Catch me if you can: How mRNA therapeutics are delivered into cells

Researchers in the team of MPI-CBG director Marino Zerial are experts in visualizing the cellular entry routes of molecules in the cell, such as mRNA with high-resolution microscopes. They teamed up with scientists from AstraZeneca who provided the researchers with lipid nanoparticle prototypes that they had developed for therapeutic approaches to follow the mRNA inside the cell. The study is published in the Journal of Cell Biology.

"To be delivered, the mRNA must make a long journey. Enclosed in the fatty LNP bubble, it needs to get into the cell first," explains Marino Zerial. "The LNPs arrive at the cell surface where they bind to receptors. They are then taken up into specialized membrane-enclosed compartments called endosomes. At this point, the mRNA is inside the cells but surrounded by two barriers, the fatty bubble and the endosome wall or more correctly, membrane. The challenge for the mRNA is to escape both barriers to reach the cytoplasm where it serves as a template to make proteins. We know that only a tiny fraction of RNA molecules are able to escape into the cytoplasm." Internalized cargo molecules, like the LNPs, are first transported to "early" endosomes. These are logistic centres that distribute cargo molecules to various destinations in the cell. They either recycle molecules to the cell surface or degrade them in late endosomes and lysosomes. So far, people thought that the mRNA escapes from late endosomes exploiting their very acidic content. "With single molecule microscopy techniques," explains Prasath Paramasivam, the first author of the study, "we could visualize for the first time the mRNA in the LNP inside the endosomes of cells.
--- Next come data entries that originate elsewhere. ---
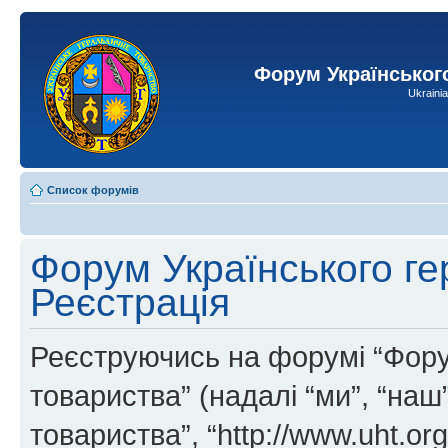
Форум Українськог
Ukraini
Список форумів
Форум Українського ге
Реєстрація
Реєструючись на форумі “Фору
товариства” (надалі “ми”, “на
товариства”, “http://www.uht.or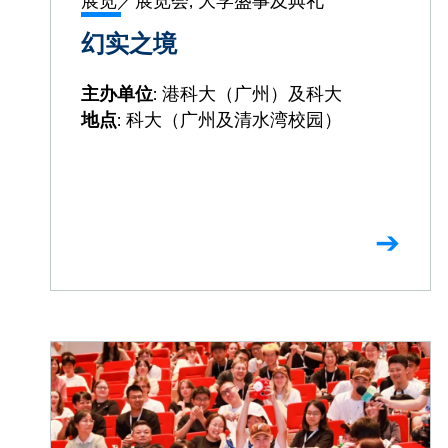
幻实之境
: 港科大（广州）及科大
主办单位
: 科大（广州及清水湾校园）
地点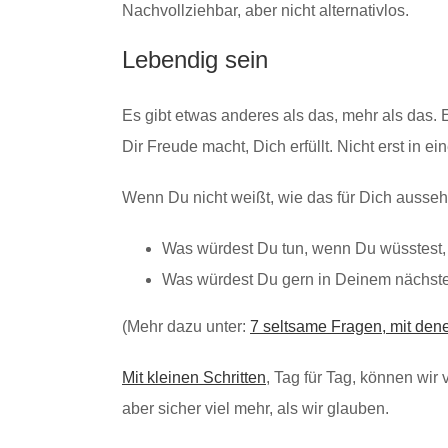
Nachvollziehbar, aber nicht alternativlos.
Lebendig sein
Es gibt etwas anderes als das, mehr als das. E
Dir Freude macht, Dich erfüllt. Nicht erst in
Wenn Du nicht weißt, wie das für Dich ausseh
Was würdest Du tun, wenn Du wüsstest, 
Was würdest Du gern in Deinem nächst
(Mehr dazu unter:
7 seltsame Fragen, mit den
Mit kleinen Schritten
, Tag für Tag, können wir
aber sicher viel mehr, als wir glauben.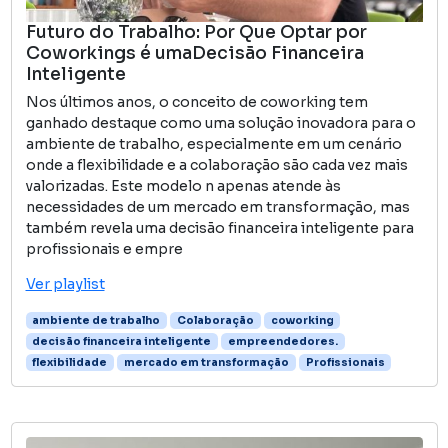
Futuro do Trabalho: Por Que Optar por
Coworkings é umaDecisão Financeira
Inteligente
Nos últimos anos, o conceito de coworking tem
ganhado destaque como uma solução inovadora para o
ambiente de trabalho, especialmente em um cenário
onde a flexibilidade e a colaboração são cada vez mais
valorizadas. Este modelo n apenas atende às
necessidades de um mercado em transformação, mas
também revela uma decisão financeira inteligente para
profissionais e empre
Ver playlist
ambiente de trabalho
Colaboração
coworking
decisão financeira inteligente
empreendedores.
flexibilidade
mercado em transformação
Profissionais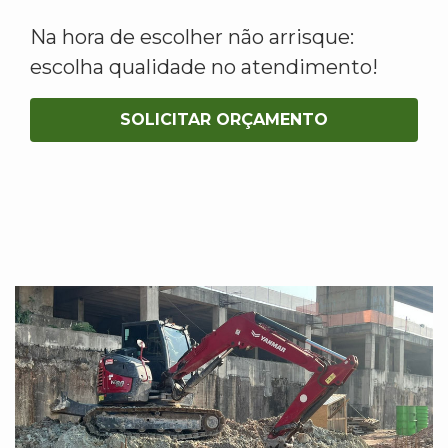
Na hora de escolher não arrisque:
escolha qualidade no atendimento!
SOLICITAR ORÇAMENTO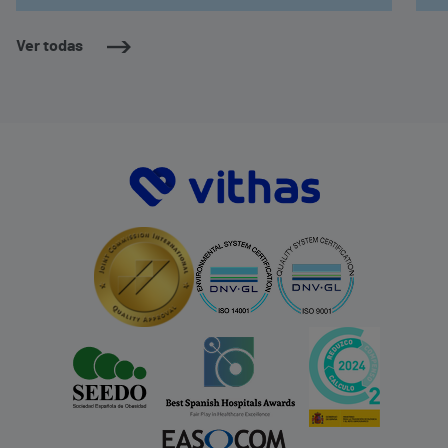
Ver todas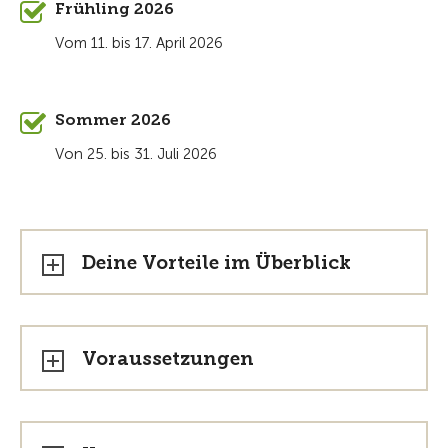
Frühling 2026
Vom 11. bis 17. April 2026
Sommer 2026
Von 25. bis 31. Juli 2026
Deine Vorteile im Überblick
Voraussetzungen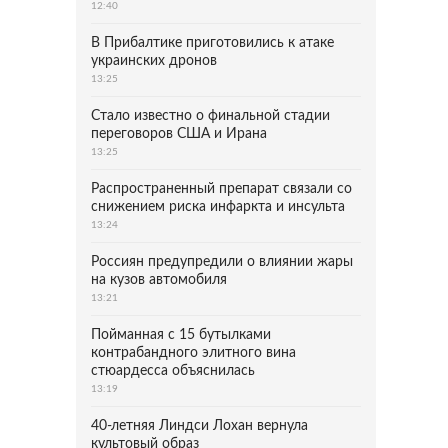
12:40
В Прибалтике приготовились к атаке
украинских дронов
13:25
Стало известно о финальной стадии
переговоров США и Ирана
13:25
Распространенный препарат связали со
снижением риска инфаркта и инсульта
13:24
Россиян предупредили о влиянии жары
на кузов автомобиля
13:21
Пойманная с 15 бутылками
контрабандного элитного вина
стюардесса объяснилась
13:19
40-летняя Линдси Лохан вернула
культовый образ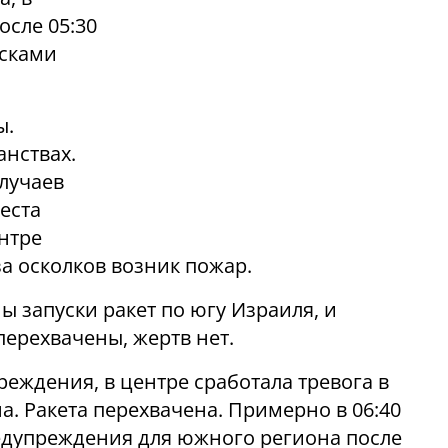
осле 05:30
усками
ы.
анствах.
случаев
еста
нтре
а осколков возник пожар.
 запуски ракет по югу Израиля, и
перехвачены, жертв нет.
еждения, в центре сработала тревога в
а. Ракета перехвачена. Примерно в 06:40
дупреждения для южного региона после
We also captured the actual escape of the mRNA, which happened in the tubules of the recycling endosomes, which are only mildly acidic." "Our results imply that sending the LNP-mRNA to late endosomes is counterproductive for delivery and only increases cell toxicity." says Zerial. These findings help understanding the mechanism of mRNA escape from endosomes in more detail.

Marino Zerial summarizes: "The LNP delivery system for mRNA necessitates high doses due to the low endosomal escape efficiency. Knowing where the mRNA goes and how it can escape the endosomes allows us to develop better vehicles for more efficient delivery, at lower dosage. We can improve the mRNA delivery system so it can be used for therapeutic applications, for example cancer treatment."